Data items:
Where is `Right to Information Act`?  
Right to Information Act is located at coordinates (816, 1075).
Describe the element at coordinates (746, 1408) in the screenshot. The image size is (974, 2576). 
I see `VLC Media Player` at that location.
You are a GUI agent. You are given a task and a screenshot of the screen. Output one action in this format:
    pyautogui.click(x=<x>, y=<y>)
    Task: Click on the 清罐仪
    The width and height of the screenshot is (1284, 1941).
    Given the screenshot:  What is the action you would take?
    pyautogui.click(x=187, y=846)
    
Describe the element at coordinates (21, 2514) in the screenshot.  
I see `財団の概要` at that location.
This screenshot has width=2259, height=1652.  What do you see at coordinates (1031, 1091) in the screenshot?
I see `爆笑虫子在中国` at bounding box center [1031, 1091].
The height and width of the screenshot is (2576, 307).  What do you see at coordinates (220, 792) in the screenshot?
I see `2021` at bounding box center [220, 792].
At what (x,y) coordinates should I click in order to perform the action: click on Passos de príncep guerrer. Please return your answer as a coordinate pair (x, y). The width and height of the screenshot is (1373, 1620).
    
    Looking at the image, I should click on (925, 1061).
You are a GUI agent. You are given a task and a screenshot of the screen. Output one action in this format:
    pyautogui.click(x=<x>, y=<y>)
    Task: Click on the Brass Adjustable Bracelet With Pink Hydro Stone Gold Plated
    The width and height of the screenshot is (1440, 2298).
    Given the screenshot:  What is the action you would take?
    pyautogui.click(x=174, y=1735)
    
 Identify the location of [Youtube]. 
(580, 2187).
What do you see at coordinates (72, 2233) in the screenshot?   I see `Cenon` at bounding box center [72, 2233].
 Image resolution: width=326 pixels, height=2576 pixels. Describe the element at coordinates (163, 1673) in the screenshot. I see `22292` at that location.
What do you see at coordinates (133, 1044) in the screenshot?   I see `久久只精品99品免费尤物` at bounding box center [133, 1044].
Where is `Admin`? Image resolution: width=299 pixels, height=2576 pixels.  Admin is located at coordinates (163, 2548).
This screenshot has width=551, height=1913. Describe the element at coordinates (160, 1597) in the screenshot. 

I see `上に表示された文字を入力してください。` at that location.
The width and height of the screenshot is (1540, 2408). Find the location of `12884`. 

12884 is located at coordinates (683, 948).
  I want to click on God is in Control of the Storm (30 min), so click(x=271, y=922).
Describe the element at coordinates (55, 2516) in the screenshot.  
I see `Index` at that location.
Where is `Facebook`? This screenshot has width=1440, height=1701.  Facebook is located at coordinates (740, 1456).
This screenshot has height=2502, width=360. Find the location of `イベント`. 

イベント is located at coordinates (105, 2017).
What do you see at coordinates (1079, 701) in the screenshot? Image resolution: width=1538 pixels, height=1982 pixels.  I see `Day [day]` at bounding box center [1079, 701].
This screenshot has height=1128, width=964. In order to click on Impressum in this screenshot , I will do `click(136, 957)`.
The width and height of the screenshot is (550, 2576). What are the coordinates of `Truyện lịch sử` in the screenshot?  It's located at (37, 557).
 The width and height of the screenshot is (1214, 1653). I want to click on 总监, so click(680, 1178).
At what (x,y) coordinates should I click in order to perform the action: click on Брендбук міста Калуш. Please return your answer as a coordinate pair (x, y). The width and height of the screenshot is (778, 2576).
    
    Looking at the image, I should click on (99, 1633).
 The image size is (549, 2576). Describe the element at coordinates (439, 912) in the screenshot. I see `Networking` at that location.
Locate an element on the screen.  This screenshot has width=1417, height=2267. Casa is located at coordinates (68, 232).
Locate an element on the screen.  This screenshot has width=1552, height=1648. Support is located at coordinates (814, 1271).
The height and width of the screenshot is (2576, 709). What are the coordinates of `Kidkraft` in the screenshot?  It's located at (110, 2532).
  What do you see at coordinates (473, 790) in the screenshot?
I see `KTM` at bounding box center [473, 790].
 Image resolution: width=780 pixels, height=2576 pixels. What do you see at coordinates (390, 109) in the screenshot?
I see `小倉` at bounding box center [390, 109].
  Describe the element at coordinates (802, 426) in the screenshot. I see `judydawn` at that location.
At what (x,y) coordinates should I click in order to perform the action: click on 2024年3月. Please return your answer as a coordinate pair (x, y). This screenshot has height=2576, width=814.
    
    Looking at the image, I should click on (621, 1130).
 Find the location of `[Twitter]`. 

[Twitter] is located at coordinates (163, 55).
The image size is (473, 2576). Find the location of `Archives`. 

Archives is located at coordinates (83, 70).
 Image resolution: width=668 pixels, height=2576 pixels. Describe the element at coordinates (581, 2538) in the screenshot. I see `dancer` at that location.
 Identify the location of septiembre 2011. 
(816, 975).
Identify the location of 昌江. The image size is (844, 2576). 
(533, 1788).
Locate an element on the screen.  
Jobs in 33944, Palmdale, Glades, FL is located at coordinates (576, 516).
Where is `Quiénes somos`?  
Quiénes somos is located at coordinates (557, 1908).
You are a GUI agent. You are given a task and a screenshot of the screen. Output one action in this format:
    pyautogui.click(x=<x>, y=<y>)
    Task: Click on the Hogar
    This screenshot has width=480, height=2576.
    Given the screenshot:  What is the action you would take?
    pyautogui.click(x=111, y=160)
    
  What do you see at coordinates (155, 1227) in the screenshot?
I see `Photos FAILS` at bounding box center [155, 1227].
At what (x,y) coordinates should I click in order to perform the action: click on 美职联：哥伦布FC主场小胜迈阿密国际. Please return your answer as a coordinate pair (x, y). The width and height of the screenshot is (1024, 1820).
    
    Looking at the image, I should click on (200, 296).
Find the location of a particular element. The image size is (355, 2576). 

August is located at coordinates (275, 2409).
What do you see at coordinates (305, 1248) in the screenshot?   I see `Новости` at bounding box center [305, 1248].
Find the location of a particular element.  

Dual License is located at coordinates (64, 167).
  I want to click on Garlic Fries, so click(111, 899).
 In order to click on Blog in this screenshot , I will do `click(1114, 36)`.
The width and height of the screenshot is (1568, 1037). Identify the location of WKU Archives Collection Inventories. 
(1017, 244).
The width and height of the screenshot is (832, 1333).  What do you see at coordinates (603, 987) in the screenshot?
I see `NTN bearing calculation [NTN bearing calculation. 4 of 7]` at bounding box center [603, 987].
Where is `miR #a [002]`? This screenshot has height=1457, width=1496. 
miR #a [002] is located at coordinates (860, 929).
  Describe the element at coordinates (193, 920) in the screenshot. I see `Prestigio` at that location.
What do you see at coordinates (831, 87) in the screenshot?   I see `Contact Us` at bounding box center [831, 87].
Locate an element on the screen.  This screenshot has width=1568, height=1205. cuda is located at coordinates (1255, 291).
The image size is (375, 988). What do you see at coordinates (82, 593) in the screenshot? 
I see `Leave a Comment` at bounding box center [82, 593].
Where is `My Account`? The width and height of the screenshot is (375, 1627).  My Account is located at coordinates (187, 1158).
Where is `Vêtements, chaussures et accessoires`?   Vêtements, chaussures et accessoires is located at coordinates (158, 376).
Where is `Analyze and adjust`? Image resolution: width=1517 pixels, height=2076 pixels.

▶ Task goal: Set the data down again in full. Keep it exact.

▶ Expected answer:
Where is `Right to Information Act`?  
Right to Information Act is located at coordinates (816, 1075).
Describe the element at coordinates (746, 1408) in the screenshot. The image size is (974, 2576). 
I see `VLC Media Player` at that location.
You are a GUI agent. You are given a task and a screenshot of the screen. Output one action in this format:
    pyautogui.click(x=<x>, y=<y>)
    Task: Click on the 清罐仪
    The width and height of the screenshot is (1284, 1941).
    Given the screenshot:  What is the action you would take?
    pyautogui.click(x=187, y=846)
    
Describe the element at coordinates (21, 2514) in the screenshot.  
I see `財団の概要` at that location.
This screenshot has width=2259, height=1652.  What do you see at coordinates (1031, 1091) in the screenshot?
I see `爆笑虫子在中国` at bounding box center [1031, 1091].
The height and width of the screenshot is (2576, 307).  What do you see at coordinates (220, 792) in the screenshot?
I see `2021` at bounding box center [220, 792].
At what (x,y) coordinates should I click in order to perform the action: click on Passos de príncep guerrer. Please return your answer as a coordinate pair (x, y). The width and height of the screenshot is (1373, 1620).
    
    Looking at the image, I should click on (925, 1061).
You are a GUI agent. You are given a task and a screenshot of the screen. Output one action in this format:
    pyautogui.click(x=<x>, y=<y>)
    Task: Click on the Brass Adjustable Bracelet With Pink Hydro Stone Gold Plated
    The width and height of the screenshot is (1440, 2298).
    Given the screenshot:  What is the action you would take?
    pyautogui.click(x=174, y=1735)
    
 Identify the location of [Youtube]. 
(580, 2187).
What do you see at coordinates (72, 2233) in the screenshot?   I see `Cenon` at bounding box center [72, 2233].
 Image resolution: width=326 pixels, height=2576 pixels. Describe the element at coordinates (163, 1673) in the screenshot. I see `22292` at that location.
What do you see at coordinates (133, 1044) in the screenshot?   I see `久久只精品99品免费尤物` at bounding box center [133, 1044].
Where is `Admin`? Image resolution: width=299 pixels, height=2576 pixels.  Admin is located at coordinates (163, 2548).
This screenshot has width=551, height=1913. Describe the element at coordinates (160, 1597) in the screenshot. 

I see `上に表示された文字を入力してください。` at that location.
The width and height of the screenshot is (1540, 2408). Find the location of `12884`. 

12884 is located at coordinates (683, 948).
  I want to click on God is in Control of the Storm (30 min), so click(x=271, y=922).
Describe the element at coordinates (55, 2516) in the screenshot.  
I see `Index` at that location.
Where is `Facebook`? This screenshot has width=1440, height=1701.  Facebook is located at coordinates (740, 1456).
This screenshot has height=2502, width=360. Find the location of `イベント`. 

イベント is located at coordinates (105, 2017).
What do you see at coordinates (1079, 701) in the screenshot? Image resolution: width=1538 pixels, height=1982 pixels.  I see `Day [day]` at bounding box center [1079, 701].
This screenshot has height=1128, width=964. In order to click on Impressum in this screenshot , I will do `click(136, 957)`.
The width and height of the screenshot is (550, 2576). What are the coordinates of `Truyện lịch sử` in the screenshot?  It's located at (37, 557).
 The width and height of the screenshot is (1214, 1653). I want to click on 总监, so click(680, 1178).
At what (x,y) coordinates should I click in order to perform the action: click on Брендбук міста Калуш. Please return your answer as a coordinate pair (x, y). The width and height of the screenshot is (778, 2576).
    
    Looking at the image, I should click on (99, 1633).
 The image size is (549, 2576). Describe the element at coordinates (439, 912) in the screenshot. I see `Networking` at that location.
Locate an element on the screen.  This screenshot has width=1417, height=2267. Casa is located at coordinates (68, 232).
Locate an element on the screen.  This screenshot has width=1552, height=1648. Support is located at coordinates (814, 1271).
The height and width of the screenshot is (2576, 709). What are the coordinates of `Kidkraft` in the screenshot?  It's located at (110, 2532).
  What do you see at coordinates (473, 790) in the screenshot?
I see `KTM` at bounding box center [473, 790].
 Image resolution: width=780 pixels, height=2576 pixels. What do you see at coordinates (390, 109) in the screenshot?
I see `小倉` at bounding box center [390, 109].
  Describe the element at coordinates (802, 426) in the screenshot. I see `judydawn` at that location.
At what (x,y) coordinates should I click in order to perform the action: click on 2024年3月. Please return your answer as a coordinate pair (x, y). This screenshot has height=2576, width=814.
    
    Looking at the image, I should click on (621, 1130).
 Find the location of `[Twitter]`. 

[Twitter] is located at coordinates (163, 55).
The image size is (473, 2576). Find the location of `Archives`. 

Archives is located at coordinates (83, 70).
 Image resolution: width=668 pixels, height=2576 pixels. Describe the element at coordinates (581, 2538) in the screenshot. I see `dancer` at that location.
 Identify the location of septiembre 2011. 
(816, 975).
Identify the location of 昌江. The image size is (844, 2576). 
(533, 1788).
Locate an element on the screen.  
Jobs in 33944, Palmdale, Glades, FL is located at coordinates (576, 516).
Where is `Quiénes somos`?  
Quiénes somos is located at coordinates (557, 1908).
You are a GUI agent. You are given a task and a screenshot of the screen. Output one action in this format:
    pyautogui.click(x=<x>, y=<y>)
    Task: Click on the Hogar
    This screenshot has width=480, height=2576.
    Given the screenshot:  What is the action you would take?
    pyautogui.click(x=111, y=160)
    
  What do you see at coordinates (155, 1227) in the screenshot?
I see `Photos FAILS` at bounding box center [155, 1227].
At what (x,y) coordinates should I click in order to perform the action: click on 美职联：哥伦布FC主场小胜迈阿密国际. Please return your answer as a coordinate pair (x, y). The width and height of the screenshot is (1024, 1820).
    
    Looking at the image, I should click on (200, 296).
Find the location of a particular element. The image size is (355, 2576). 

August is located at coordinates (275, 2409).
What do you see at coordinates (305, 1248) in the screenshot?   I see `Новости` at bounding box center [305, 1248].
Find the location of a particular element.  

Dual License is located at coordinates (64, 167).
  I want to click on Garlic Fries, so click(111, 899).
 In order to click on Blog in this screenshot , I will do `click(1114, 36)`.
The width and height of the screenshot is (1568, 1037). Identify the location of WKU Archives Collection Inventories. 
(1017, 244).
The width and height of the screenshot is (832, 1333).  What do you see at coordinates (603, 987) in the screenshot?
I see `NTN bearing calculation [NTN bearing calculation. 4 of 7]` at bounding box center [603, 987].
Where is `miR #a [002]`? This screenshot has height=1457, width=1496. 
miR #a [002] is located at coordinates (860, 929).
  Describe the element at coordinates (193, 920) in the screenshot. I see `Prestigio` at that location.
What do you see at coordinates (831, 87) in the screenshot?   I see `Contact Us` at bounding box center [831, 87].
Locate an element on the screen.  This screenshot has width=1568, height=1205. cuda is located at coordinates (1255, 291).
The image size is (375, 988). What do you see at coordinates (82, 593) in the screenshot? 
I see `Leave a Comment` at bounding box center [82, 593].
Where is `My Account`? The width and height of the screenshot is (375, 1627).  My Account is located at coordinates (187, 1158).
Where is `Vêtements, chaussures et accessoires`?   Vêtements, chaussures et accessoires is located at coordinates (158, 376).
Where is `Analyze and adjust`? Image resolution: width=1517 pixels, height=2076 pixels.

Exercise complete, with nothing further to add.